# [ACTIVITY]
Return each of the entries below precisely, with no pictures in the result.

# [DATA TO EXAMINE]

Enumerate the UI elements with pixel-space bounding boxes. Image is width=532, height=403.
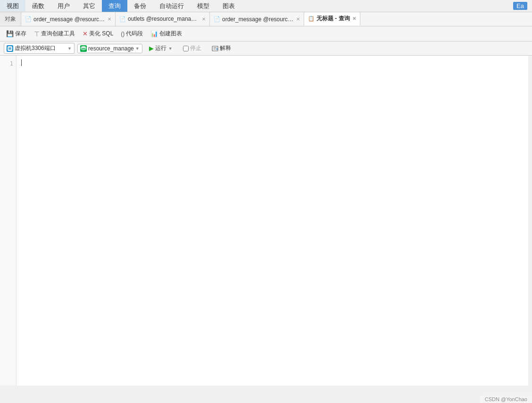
run-label: 运行 bbox=[155, 44, 166, 52]
stop-button[interactable]: 停止 bbox=[179, 43, 205, 54]
chart-icon: 📊 bbox=[150, 30, 158, 37]
menu-item-query[interactable]: 查询 bbox=[102, 0, 127, 12]
svg-rect-1 bbox=[8, 48, 11, 49]
save-label: 保存 bbox=[15, 30, 26, 38]
query-tab-1[interactable]: 📄 order_message @resource_manage ... ✕ bbox=[21, 12, 116, 26]
menu-item-chart[interactable]: 图表 bbox=[216, 0, 241, 12]
beautify-button[interactable]: ✕ 美化 SQL bbox=[79, 28, 116, 39]
stop-checkbox[interactable] bbox=[183, 45, 189, 52]
database-selector[interactable]: resource_manage ▼ bbox=[77, 44, 142, 53]
text-cursor bbox=[21, 59, 22, 66]
connection-icon bbox=[7, 45, 13, 52]
toolbar: 💾 保存 ⊤ 查询创建工具 ✕ 美化 SQL () 代码段 📊 创建图表 bbox=[0, 26, 532, 41]
tab-icon-3: 📄 bbox=[214, 16, 220, 22]
chart-label: 创建图表 bbox=[159, 30, 182, 38]
run-icon: ▶ bbox=[149, 45, 154, 52]
explain-button[interactable]: 解释 bbox=[208, 43, 235, 54]
tab-label-1: order_message @resource_manage ... bbox=[33, 16, 105, 23]
tab-icon-1: 📄 bbox=[25, 16, 32, 22]
menu-item-users[interactable]: 用户 bbox=[51, 0, 76, 12]
svg-point-5 bbox=[216, 48, 217, 49]
snippet-button[interactable]: () 代码段 bbox=[117, 28, 146, 39]
connection-dropdown-arrow: ▼ bbox=[67, 46, 72, 51]
menu-bar: 视图 函数 用户 其它 查询 备份 自动运行 模型 图表 Ea bbox=[0, 0, 532, 12]
line-number-1: 1 bbox=[0, 59, 16, 68]
tab-label-2: outlets @resource_manage (虚拟机3... bbox=[128, 15, 200, 23]
tab-icon-2: 📄 bbox=[119, 16, 126, 22]
menu-item-functions[interactable]: 函数 bbox=[25, 0, 51, 12]
run-button[interactable]: ▶ 运行 ▼ bbox=[145, 43, 176, 54]
object-tab-label: 对象 bbox=[0, 12, 21, 26]
editor-area: 1 bbox=[0, 56, 532, 386]
cursor-line bbox=[21, 59, 527, 66]
menu-item-view[interactable]: 视图 bbox=[0, 0, 25, 12]
menu-item-autorun[interactable]: 自动运行 bbox=[153, 0, 191, 12]
stop-label: 停止 bbox=[190, 44, 201, 52]
query-tab-3[interactable]: 📄 order_message @resource_manage ... ✕ bbox=[210, 12, 304, 26]
scrollbar[interactable] bbox=[528, 56, 532, 386]
menu-right-text: Ea bbox=[508, 0, 532, 11]
save-button[interactable]: 💾 保存 bbox=[3, 28, 30, 39]
tab-close-4[interactable]: ✕ bbox=[352, 16, 356, 21]
line-numbers: 1 bbox=[0, 56, 17, 386]
tab-close-3[interactable]: ✕ bbox=[296, 16, 300, 22]
database-label: resource_manage bbox=[88, 45, 134, 52]
query-tool-icon: ⊤ bbox=[34, 30, 40, 38]
stop-checkbox-input[interactable] bbox=[183, 46, 189, 51]
database-icon bbox=[80, 45, 87, 52]
beautify-label: 美化 SQL bbox=[89, 30, 113, 38]
query-tool-button[interactable]: ⊤ 查询创建工具 bbox=[31, 28, 78, 39]
query-tab-4[interactable]: 📋 无标题 - 查询 ✕ bbox=[304, 12, 360, 26]
tab-icon-4: 📋 bbox=[308, 16, 315, 22]
connection-selector[interactable]: 虚拟机3306端口 ▼ bbox=[4, 43, 75, 54]
connection-bar: 虚拟机3306端口 ▼ resource_manage ▼ ▶ 运行 ▼ 停止 … bbox=[0, 41, 532, 56]
svg-rect-0 bbox=[8, 46, 12, 51]
menu-item-other[interactable]: 其它 bbox=[76, 0, 102, 12]
tab-close-1[interactable]: ✕ bbox=[108, 16, 111, 22]
menu-item-model[interactable]: 模型 bbox=[191, 0, 216, 12]
save-icon: 💾 bbox=[6, 30, 14, 37]
beautify-icon: ✕ bbox=[83, 30, 88, 37]
connection-label: 虚拟机3306端口 bbox=[15, 44, 66, 52]
tab-label-3: order_message @resource_manage ... bbox=[222, 16, 294, 23]
query-tab-2[interactable]: 📄 outlets @resource_manage (虚拟机3... ✕ bbox=[116, 12, 210, 26]
run-dropdown-arrow[interactable]: ▼ bbox=[168, 46, 173, 51]
database-dropdown-arrow: ▼ bbox=[135, 46, 140, 51]
tab-close-2[interactable]: ✕ bbox=[202, 16, 206, 22]
svg-point-3 bbox=[81, 46, 86, 48]
tab-label-4: 无标题 - 查询 bbox=[316, 15, 350, 23]
editor-content[interactable] bbox=[17, 56, 532, 386]
chart-button[interactable]: 📊 创建图表 bbox=[147, 28, 185, 39]
snippet-label: 代码段 bbox=[126, 30, 143, 38]
query-tool-label: 查询创建工具 bbox=[41, 30, 75, 38]
snippet-icon: () bbox=[121, 31, 125, 37]
svg-rect-2 bbox=[8, 49, 11, 49]
menu-item-backup[interactable]: 备份 bbox=[127, 0, 153, 12]
tab-bar: 对象 📄 order_message @resource_manage ... … bbox=[0, 12, 532, 26]
explain-label: 解释 bbox=[220, 44, 231, 52]
explain-icon bbox=[212, 45, 218, 52]
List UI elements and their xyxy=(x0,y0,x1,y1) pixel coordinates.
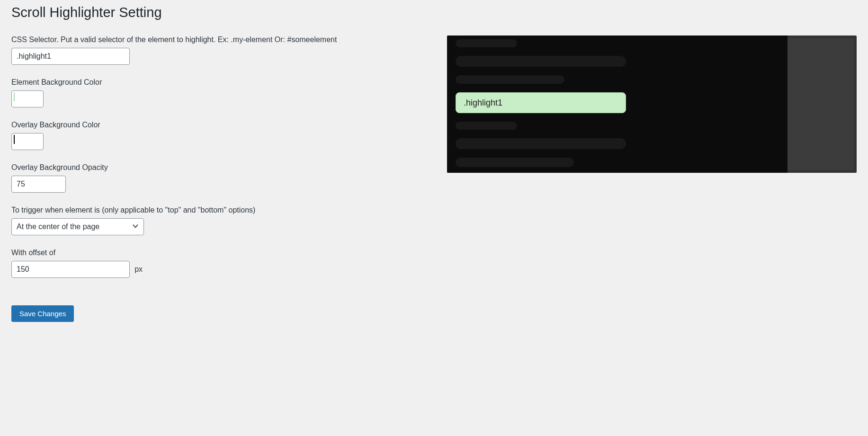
preview-box: .highlight1 xyxy=(447,36,857,173)
preview-highlighted-row: .highlight1 xyxy=(456,92,626,113)
overlay-bg-swatch-inner xyxy=(14,135,15,144)
preview-bar xyxy=(456,75,564,84)
offset-label: With offset of xyxy=(11,249,428,257)
element-bg-color-picker[interactable] xyxy=(11,90,44,107)
preview-highlight-text: .highlight1 xyxy=(464,98,502,108)
element-bg-label: Element Background Color xyxy=(11,78,428,87)
css-selector-label: CSS Selector. Put a valid selector of th… xyxy=(11,36,428,44)
preview-bar xyxy=(456,122,517,130)
preview-bar xyxy=(456,39,517,47)
overlay-opacity-label: Overlay Background Opacity xyxy=(11,163,428,172)
trigger-select[interactable]: At the center of the page xyxy=(11,218,144,235)
overlay-opacity-input[interactable] xyxy=(11,176,66,193)
preview-scrollbar xyxy=(787,38,854,170)
element-bg-swatch-inner xyxy=(14,92,15,101)
settings-form: CSS Selector. Put a valid selector of th… xyxy=(11,36,428,322)
preview-bar xyxy=(456,158,574,167)
trigger-label: To trigger when element is (only applica… xyxy=(11,206,428,214)
preview-bar xyxy=(456,56,626,67)
page-title: Scroll Highlighter Setting xyxy=(11,5,857,20)
save-button[interactable]: Save Changes xyxy=(11,305,74,322)
offset-input[interactable] xyxy=(11,261,130,278)
preview-bar xyxy=(456,138,626,149)
overlay-bg-color-picker[interactable] xyxy=(11,133,44,150)
overlay-bg-label: Overlay Background Color xyxy=(11,121,428,129)
offset-unit: px xyxy=(134,265,143,273)
css-selector-input[interactable] xyxy=(11,48,130,65)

# [YOUR RESPONSE]
Enumerate the UI elements with pixel-space bounding boxes. Image is width=532, height=403.
run-label: 运行 bbox=[155, 44, 166, 52]
stop-button[interactable]: 停止 bbox=[179, 43, 205, 54]
chart-icon: 📊 bbox=[150, 30, 158, 37]
menu-item-query[interactable]: 查询 bbox=[102, 0, 127, 12]
svg-rect-1 bbox=[8, 48, 11, 49]
save-label: 保存 bbox=[15, 30, 26, 38]
query-tab-1[interactable]: 📄 order_message @resource_manage ... ✕ bbox=[21, 12, 116, 26]
menu-item-chart[interactable]: 图表 bbox=[216, 0, 241, 12]
beautify-button[interactable]: ✕ 美化 SQL bbox=[79, 28, 116, 39]
stop-checkbox[interactable] bbox=[183, 45, 189, 52]
database-selector[interactable]: resource_manage ▼ bbox=[77, 44, 142, 53]
text-cursor bbox=[21, 59, 22, 66]
connection-icon bbox=[7, 45, 13, 52]
toolbar: 💾 保存 ⊤ 查询创建工具 ✕ 美化 SQL () 代码段 📊 创建图表 bbox=[0, 26, 532, 41]
tab-icon-3: 📄 bbox=[214, 16, 220, 22]
chart-label: 创建图表 bbox=[159, 30, 182, 38]
run-icon: ▶ bbox=[149, 45, 154, 52]
explain-button[interactable]: 解释 bbox=[208, 43, 235, 54]
tab-label-1: order_message @resource_manage ... bbox=[33, 16, 105, 23]
tab-icon-1: 📄 bbox=[25, 16, 32, 22]
menu-item-users[interactable]: 用户 bbox=[51, 0, 76, 12]
svg-point-5 bbox=[216, 48, 217, 49]
snippet-button[interactable]: () 代码段 bbox=[117, 28, 146, 39]
connection-dropdown-arrow: ▼ bbox=[67, 46, 72, 51]
menu-bar: 视图 函数 用户 其它 查询 备份 自动运行 模型 图表 Ea bbox=[0, 0, 532, 12]
line-number-1: 1 bbox=[0, 59, 16, 68]
tab-label-2: outlets @resource_manage (虚拟机3... bbox=[128, 15, 200, 23]
tab-icon-2: 📄 bbox=[119, 16, 126, 22]
menu-item-functions[interactable]: 函数 bbox=[25, 0, 51, 12]
run-button[interactable]: ▶ 运行 ▼ bbox=[145, 43, 176, 54]
object-tab-label: 对象 bbox=[0, 12, 21, 26]
editor-area: 1 bbox=[0, 56, 532, 386]
cursor-line bbox=[21, 59, 527, 66]
menu-item-view[interactable]: 视图 bbox=[0, 0, 25, 12]
menu-item-autorun[interactable]: 自动运行 bbox=[153, 0, 191, 12]
stop-label: 停止 bbox=[190, 44, 201, 52]
query-tab-3[interactable]: 📄 order_message @resource_manage ... ✕ bbox=[210, 12, 304, 26]
scrollbar[interactable] bbox=[528, 56, 532, 386]
menu-right-text: Ea bbox=[508, 0, 532, 11]
save-button[interactable]: 💾 保存 bbox=[3, 28, 30, 39]
tab-close-4[interactable]: ✕ bbox=[352, 16, 356, 21]
line-numbers: 1 bbox=[0, 56, 17, 386]
tab-close-3[interactable]: ✕ bbox=[296, 16, 300, 22]
database-label: resource_manage bbox=[88, 45, 134, 52]
query-tool-icon: ⊤ bbox=[34, 30, 40, 38]
stop-checkbox-input[interactable] bbox=[183, 46, 189, 51]
database-icon bbox=[80, 45, 87, 52]
beautify-label: 美化 SQL bbox=[89, 30, 113, 38]
query-tool-button[interactable]: ⊤ 查询创建工具 bbox=[31, 28, 78, 39]
query-tab-4[interactable]: 📋 无标题 - 查询 ✕ bbox=[304, 12, 360, 26]
tab-icon-4: 📋 bbox=[308, 16, 315, 22]
connection-selector[interactable]: 虚拟机3306端口 ▼ bbox=[4, 43, 75, 54]
connection-bar: 虚拟机3306端口 ▼ resource_manage ▼ ▶ 运行 ▼ 停止 … bbox=[0, 41, 532, 56]
svg-rect-0 bbox=[8, 46, 12, 51]
menu-item-other[interactable]: 其它 bbox=[76, 0, 102, 12]
tab-close-1[interactable]: ✕ bbox=[108, 16, 111, 22]
menu-item-model[interactable]: 模型 bbox=[191, 0, 216, 12]
save-icon: 💾 bbox=[6, 30, 14, 37]
beautify-icon: ✕ bbox=[83, 30, 88, 37]
connection-label: 虚拟机3306端口 bbox=[15, 44, 66, 52]
tab-label-3: order_message @resource_manage ... bbox=[222, 16, 294, 23]
query-tab-2[interactable]: 📄 outlets @resource_manage (虚拟机3... ✕ bbox=[116, 12, 210, 26]
run-dropdown-arrow[interactable]: ▼ bbox=[168, 46, 173, 51]
database-dropdown-arrow: ▼ bbox=[135, 46, 140, 51]
tab-close-2[interactable]: ✕ bbox=[202, 16, 206, 22]
svg-point-3 bbox=[81, 46, 86, 48]
tab-label-4: 无标题 - 查询 bbox=[316, 15, 350, 23]
editor-content[interactable] bbox=[17, 56, 532, 386]
chart-button[interactable]: 📊 创建图表 bbox=[147, 28, 185, 39]
snippet-label: 代码段 bbox=[126, 30, 143, 38]
query-tool-label: 查询创建工具 bbox=[41, 30, 75, 38]
snippet-icon: () bbox=[121, 31, 125, 37]
svg-rect-2 bbox=[8, 49, 11, 49]
menu-item-backup[interactable]: 备份 bbox=[127, 0, 153, 12]
tab-bar: 对象 📄 order_message @resource_manage ... … bbox=[0, 12, 532, 26]
explain-label: 解释 bbox=[220, 44, 231, 52]
explain-icon bbox=[212, 45, 218, 52]
List UI elements and their xyxy=(x0,y0,x1,y1) pixel coordinates.
preview-box: .highlight1 xyxy=(447,36,857,173)
preview-highlighted-row: .highlight1 xyxy=(456,92,626,113)
overlay-bg-swatch-inner xyxy=(14,135,15,144)
preview-bar xyxy=(456,75,564,84)
offset-label: With offset of xyxy=(11,249,428,257)
element-bg-color-picker[interactable] xyxy=(11,90,44,107)
preview-highlight-text: .highlight1 xyxy=(464,98,502,108)
element-bg-label: Element Background Color xyxy=(11,78,428,87)
css-selector-label: CSS Selector. Put a valid selector of th… xyxy=(11,36,428,44)
preview-bar xyxy=(456,122,517,130)
preview-bar xyxy=(456,39,517,47)
overlay-opacity-label: Overlay Background Opacity xyxy=(11,163,428,172)
trigger-select[interactable]: At the center of the page xyxy=(11,218,144,235)
overlay-opacity-input[interactable] xyxy=(11,176,66,193)
preview-scrollbar xyxy=(787,38,854,170)
element-bg-swatch-inner xyxy=(14,92,15,101)
settings-form: CSS Selector. Put a valid selector of th… xyxy=(11,36,428,322)
preview-bar xyxy=(456,158,574,167)
trigger-label: To trigger when element is (only applica… xyxy=(11,206,428,214)
preview-bar xyxy=(456,56,626,67)
page-title: Scroll Highlighter Setting xyxy=(11,5,857,20)
save-button[interactable]: Save Changes xyxy=(11,305,74,322)
offset-input[interactable] xyxy=(11,261,130,278)
preview-bar xyxy=(456,138,626,149)
overlay-bg-color-picker[interactable] xyxy=(11,133,44,150)
overlay-bg-label: Overlay Background Color xyxy=(11,121,428,129)
offset-unit: px xyxy=(134,265,143,273)
css-selector-input[interactable] xyxy=(11,48,130,65)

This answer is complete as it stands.